(EFE).- El juzgado de lo Mercantil número 1 de Vitoria ha condenado a Abanca a eliminar la comisión de 35 euros que cobra a sus clientes cuando sus cuentas se quedan en «números rojos» o cuando se retrasan con los pagos de los créditos por considerarla «abusiva».

La jueza considera que «carece de justificación, siquiera económica y desde el punto de vista de las buenas prácticas», la existencia de esta comisión como «una especie de ‘tarifa plana'» que pretende «el resarcimiento por el gasto» que supone para la entidad las gestiones de reclamación del dinero.

Abanca argumentó en el juicio que para reclamar estas cantidades sigue un protocolo con distintas actuaciones en función del tiempo que tarda el cliente en tapar el descubierto, que incluyen el envío de SMS, llamadas, cartas, burofax y desplazamiento del personal de la empresa al domicilio del deudor, entre otras medidas.

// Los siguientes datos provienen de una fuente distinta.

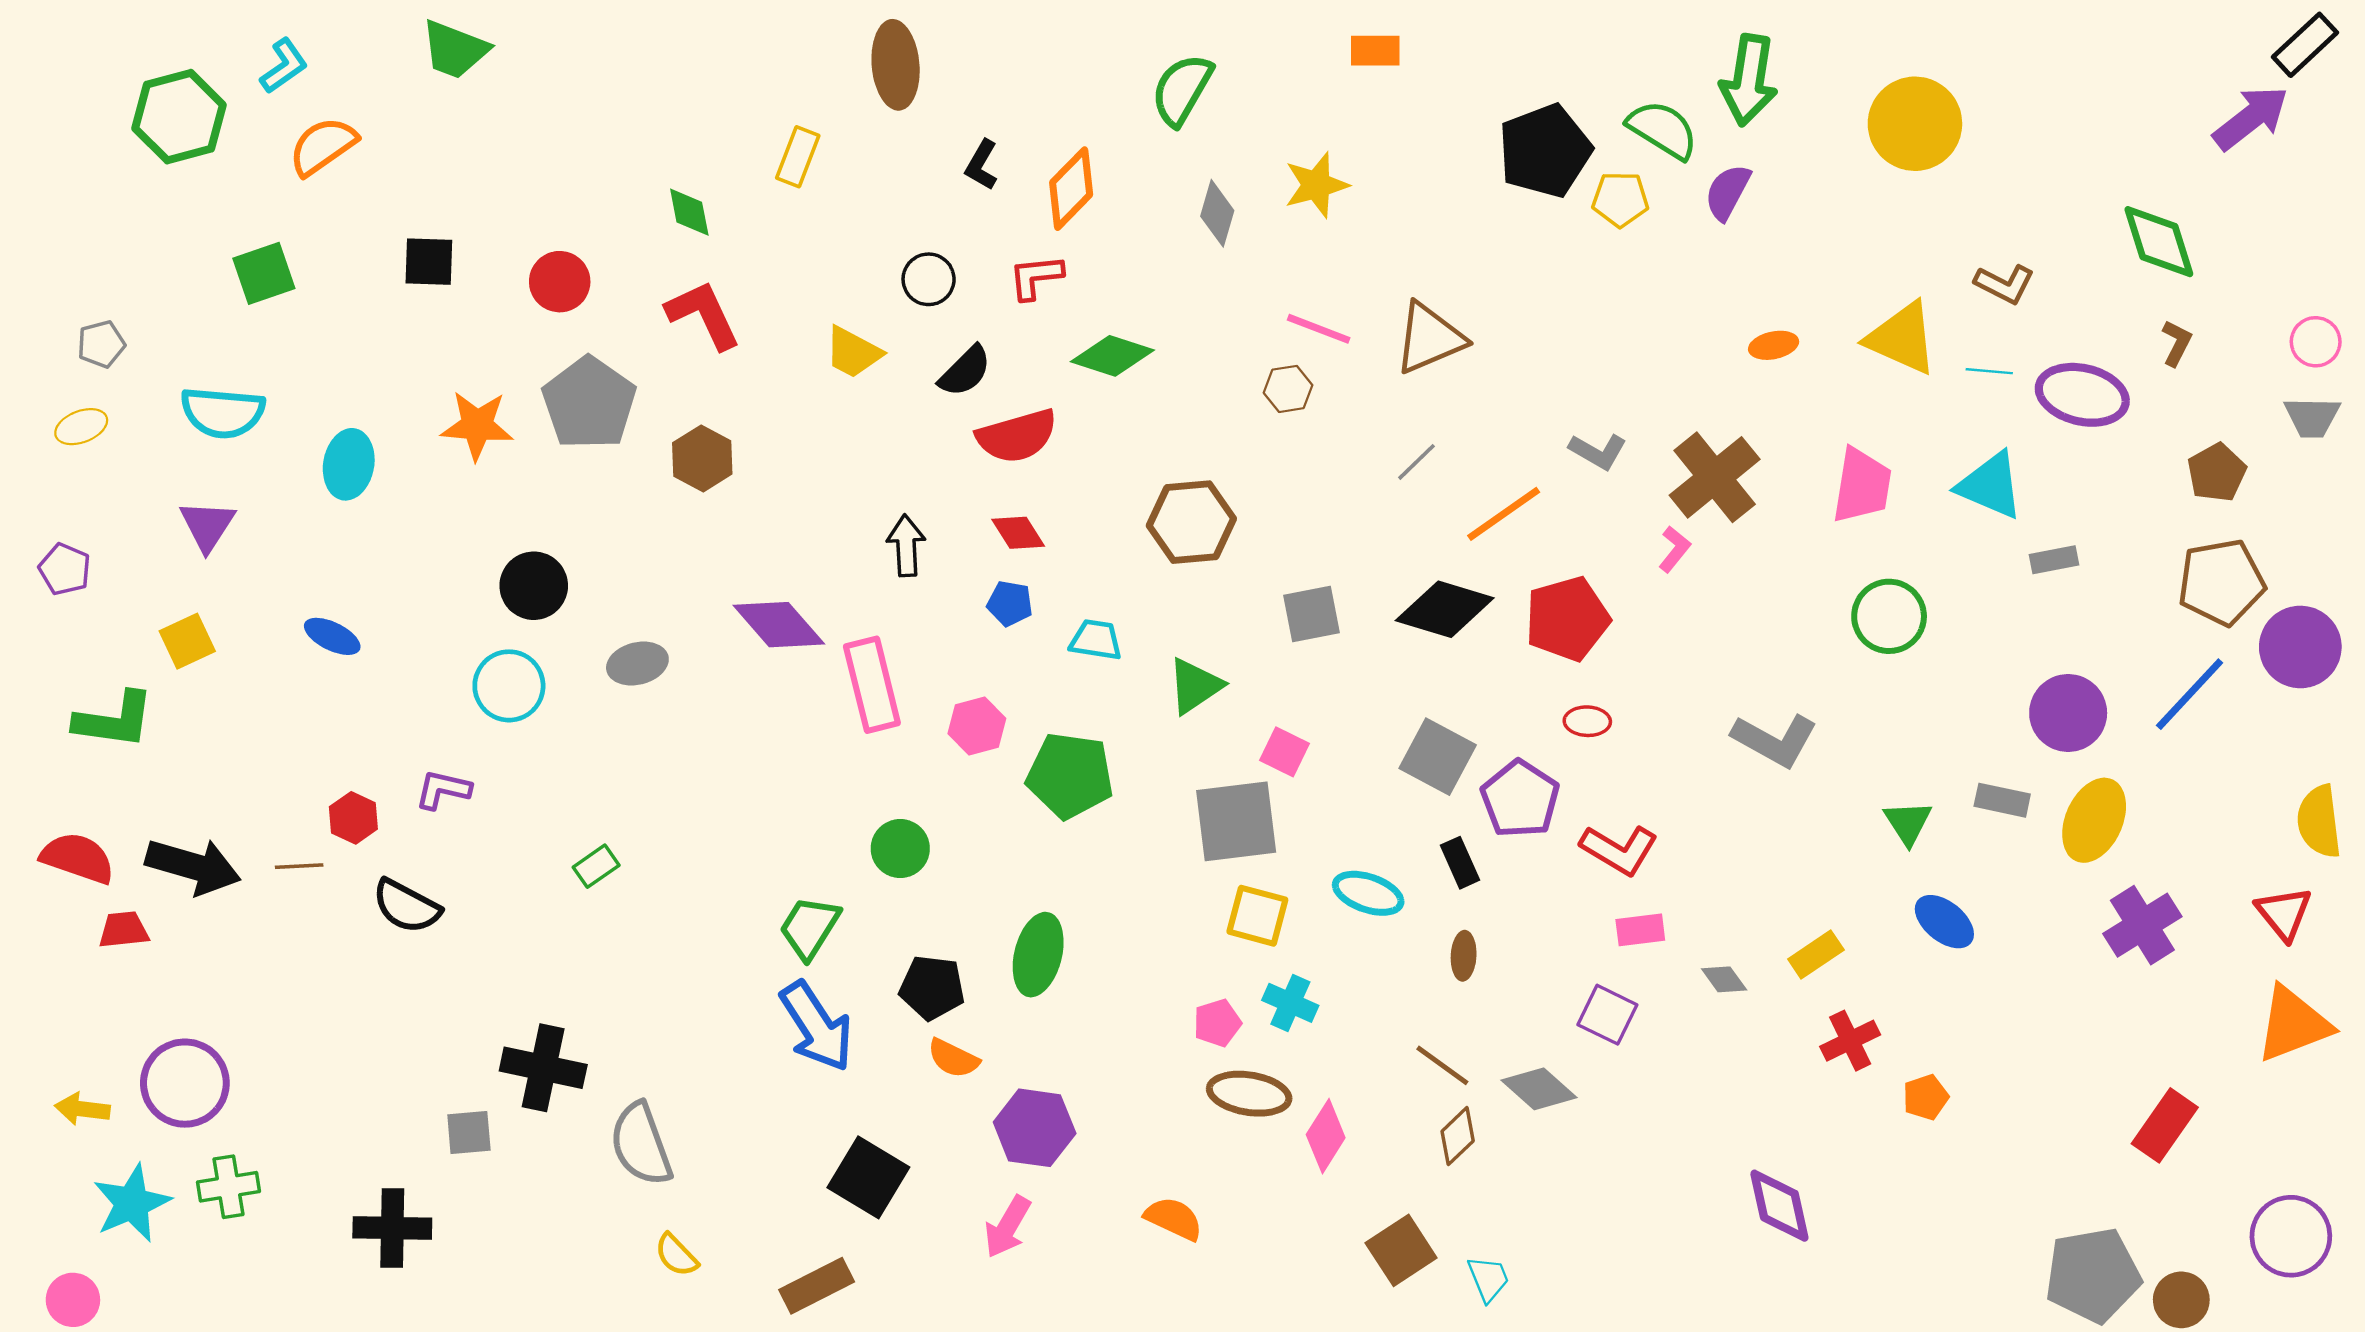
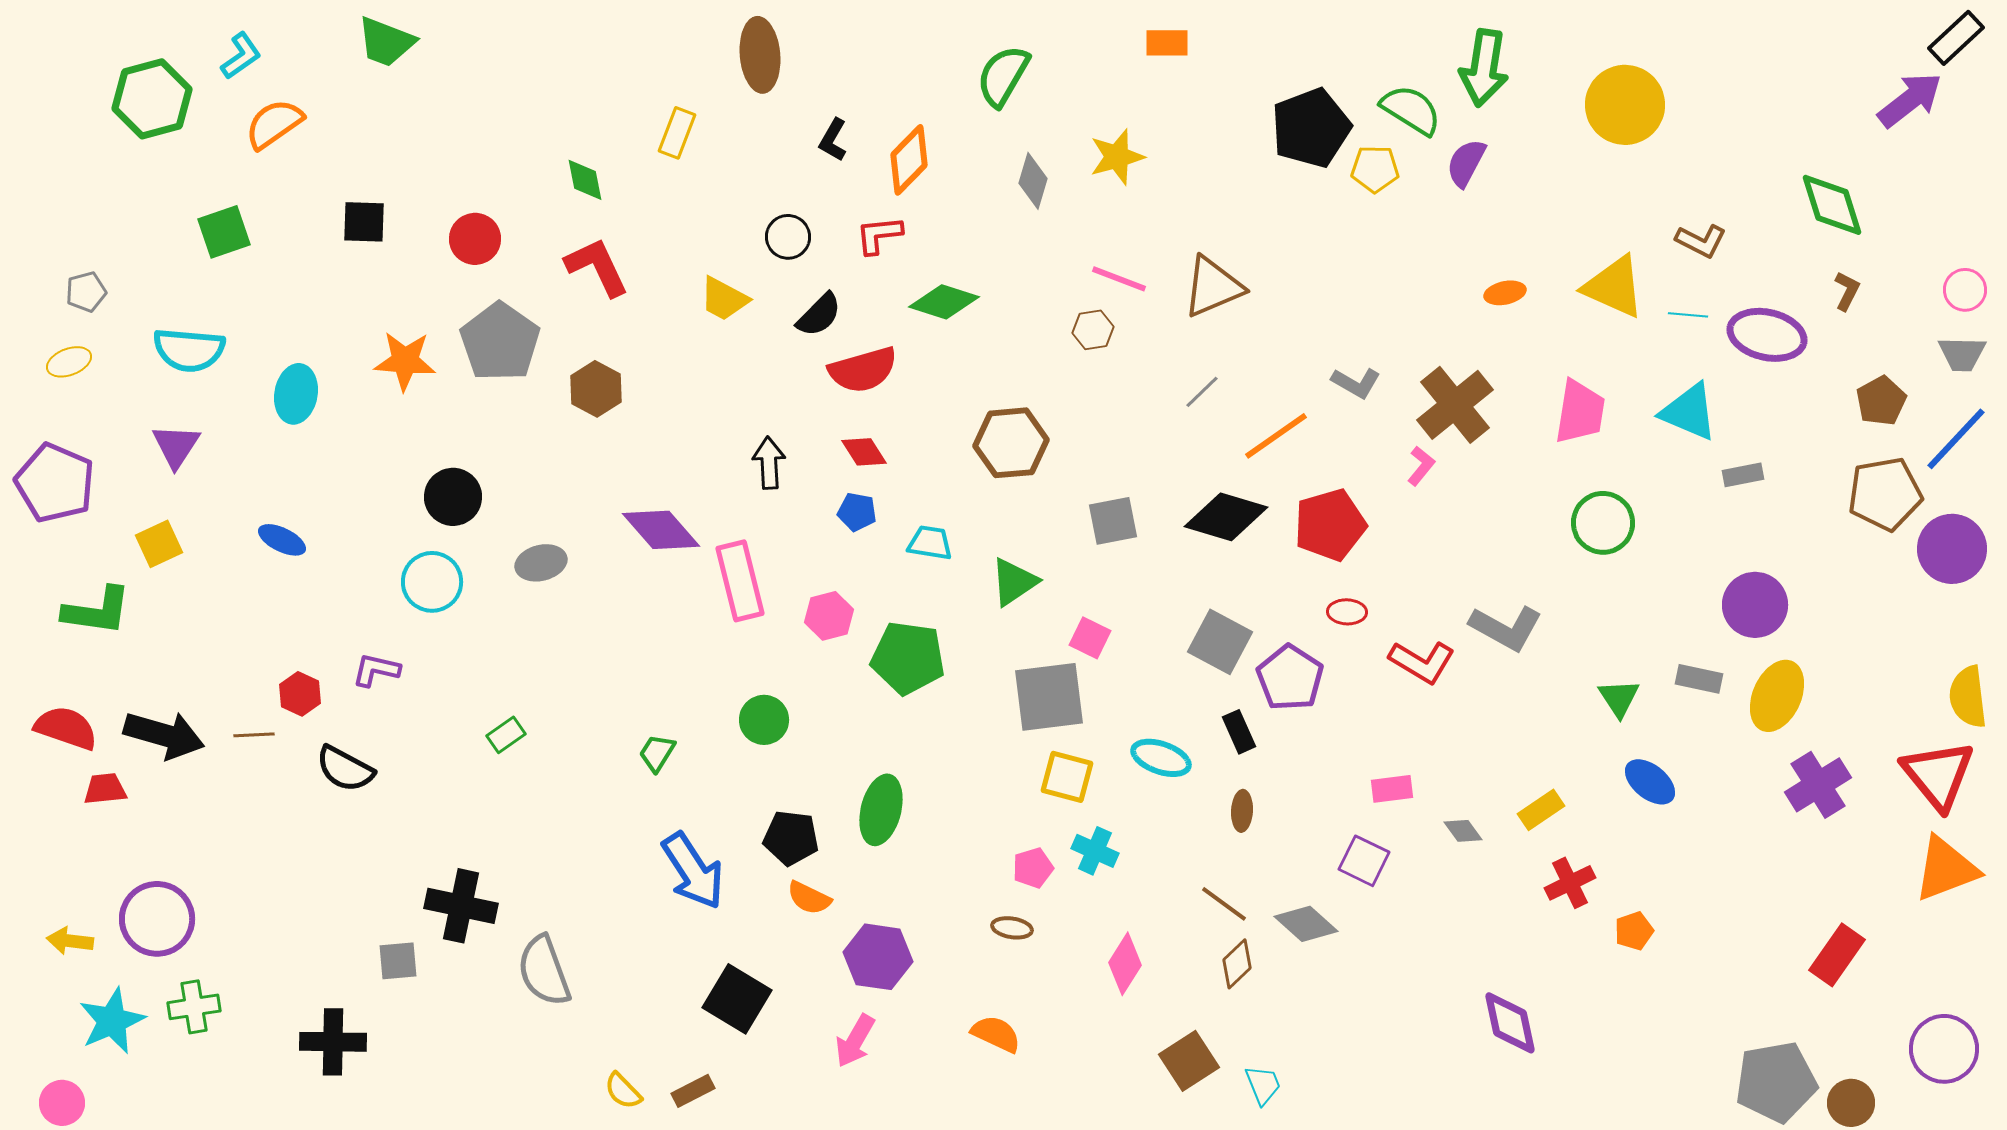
purple pentagon: (65, 569) -> (55, 483), size x1.8
blue line: (2190, 694) -> (1956, 439), moved
red L-shape: (1619, 850) -> (1422, 662), moved
red triangle: (2284, 913) -> (1938, 775), size x1.5
green trapezoid: (810, 927) -> (657, 753), moved, size x0.7
brown ellipse: (1249, 1094) -> (1012, 928), moved, size x0.6
yellow semicircle: (676, 1255) -> (623, 1091), moved
brown rectangle: (817, 1286) -> (693, 1091), size x0.7

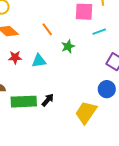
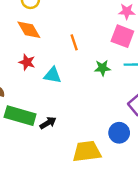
green star: (68, 46) -> (102, 68), moved
yellow trapezoid: (86, 112) -> (87, 151), turned 30

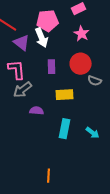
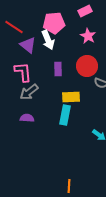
purple semicircle: (37, 111) -> (27, 118), moved
cyan rectangle: (65, 129) -> (65, 115), moved
orange line: (49, 176) -> (69, 186), moved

La magistrada entiende no obstante que la comisión de 35 euros supone «una indemnización desproporcionadamente alta» por unos gastos que «en definitiva realizarlos depende de la voluntad del empresario» porque la reclamación extrajudicial del dinero no es «un requisito necesario».

La sentencia declara que Abanca intenta «trasladar al consumidor unos costes propios de la actividad empresarial» mediante una «cláusula impuesta» que establece una «‘tarifa plana’ por costes de supuestas gestiones de reclamación -que no se hacen en todos los supuestos- pero que, en todo caso, se deciden por el empresario».

La jueza concluye por tanto que se trata de una condición «abusiva y contraria a la normativa de protección de los consumidores» y declara nula la comisión, condenando a Abanca a eliminarla de sus contratos.

Fue la Organización Vasca de Personas Consumidoras, EKA/OCU, la que promovió las acciones judiciales.